Re: [whatwg] Subresource Integrity-based caching from James Roper on 2017-03-03 (public-whatwg-archive@w3.org from March 2017)

From: James Roper <james@lightbend.com>
Date: Fri, 3 Mar 2017 09:02:05 +0900
To: Roger Hågensen <rh_whatwg@skuldwyrm.no>
Cc: whatwg@lists.whatwg.org
Message-ID: <CABY0rKMXJSu+4F9PB67CsscOzWzuL7+EySHGj8J9LfH9at=YZA@mail.gmail.com>
On 3 Mar. 2017 00:09, "Roger Hågensen" <rh_whatwg@skuldwyrm.no> wrote:

On 2017-03-02 02:59, Alex Jordan wrote:

> Here's the basic problem: say I want to include jQuery in a page. I
> have two options: host it myself, or use a CDN.
>
Not to be overly  pedantic but you might re-evaluate the need for jquery
and other such frameworks. "HTML5" now do pretty much the same as these
older frameworks wit the same or less amount of code.



The fundamental issue is that there isn't a direct correspondence to
> what a resource's _address_ is and what the resource _itself_ is.
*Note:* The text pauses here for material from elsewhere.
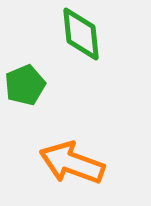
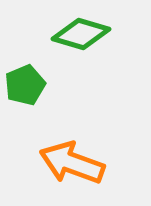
green diamond: rotated 68 degrees counterclockwise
In
> other words, jQuery 2.0.0 on my domain and jQuery 2.0.0 on the Google
> CDN are the exact same resource in terms of content, but are
> considered different because they have different addresses.
>
Yes and no. The URI is a unique identifier for a resource. If the URI is
different then it is not the same resource. The content may be the same but
the resource is different. You are mixing up resource and content in your
explanation. Address and resource is in this case the same thing.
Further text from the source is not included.